2016-10-21 19:19:35|Food

  With it being Friday, it seemed the ideal time for another 'Ching’s FakeAway.'  Thanks for this week’s suggestions for your favourite Chinese dishes to try at home.  I’ve chosen one of my favourites, Kung Po Chicken.  This is a classic dish from Sichuan.  I love this spicy-sweet dish, but can’t stand versions made with oyster sauce or cabbage.  In my view, it should be numbingly spicy, sweet and tangy.  This is my home-style western version - I hope you enjoy.     The recipe is from Ching’s Fast Food or please see below.    Have a great weekend!   Love, Ching x   Kung Po Chicken   Prep time: 10 minutes Cook: 10 minutes Serves: 2-4 to share   Ingredients   2 skinless chicken breasts or 4 thighs, cut into 1/2-inch slices Salt and ground white pepper 1 tablespoon potato flour or cornstarch 1 tablespoon groundnut oil 2 tablespoons Sichuan peppercorns 4 dried red chillies 1 tablespoon Shaohsing rice wine or dry sherry 1 red bell pepper, seeded and cut into chunks 2 spring onions chopped into 1-inch lengths Handful of dry-roasted cashews     Sauce: 100ml cold vegetable stock 1 tablespoon light soy sauce 1 tablespoon tomato ketchup 1 tablespoon Chinkiang black rice vinegar or balsamic vinegar 1 tablespoon hoisin sauce 1 teaspoon chili sauce 1 tablespoon cornflour   1. Place the chicken in a bowl and season with salt and pepper.

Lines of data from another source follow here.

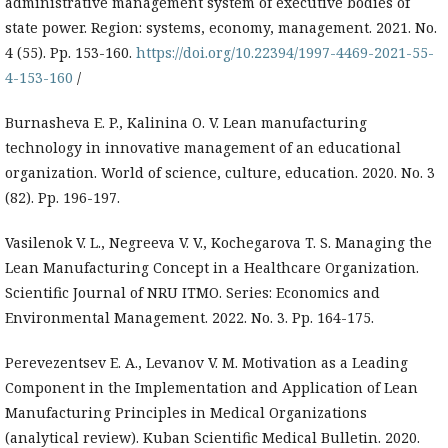
administrative management system of executive bodies of
state power. Region: systems, economy, management. 2021. No.
4 (55). Pp. 153-160.
https://doi.org/10.22394/1997-4469-2021-55-
4-153-160
/
Burnasheva E. P., Kalinina O. V. Lean manufacturing
technology in innovative management of an educational
organization. World of science, culture, education. 2020. No. 3
(82). Pp. 196-197.
Vasilenok V. L., Negreeva V. V., Kochegarova T. S. Managing the
Lean Manufacturing Concept in a Healthcare Organization.
Scientific Journal of NRU ITMO. Series: Economics and
Environmental Management. 2022. No. 3. Pp. 164-175.
Perevezentsev E. A., Levanov V. M. Motivation as a Leading
Component in the Implementation and Application of Lean
Manufacturing Principles in Medical Organizations
(analytical review). Kuban Scientific Medical Bulletin. 2020.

Add the potato flour or cornflour and mix well to coat the chicken pieces.  Add all the ingredients for the sauce to another bowl and stir to combine.   2. Heat a wok over high heat until it starts to smoke and then add the groundnut oil. Add the Sichuan peppercorns and dried chillies and fry for a few seconds, then add the chicken pieces and stir-fry for 2 minutes. As the chicken begins to turn opaque, add the rice wine or dry sherry. Cook for an additional 2 minutes, then pour in the sauce.   3. Bring to the boil, add the red pepper and cook in the sauce with the chicken got another 2 minutes or until the the meat is cooked through and the sauce has thickened and become slightly sticky in consistency. Add the spring onions and cook for 1 minute. Toss in the cashews, then transfer to a serving plate and serve immediately.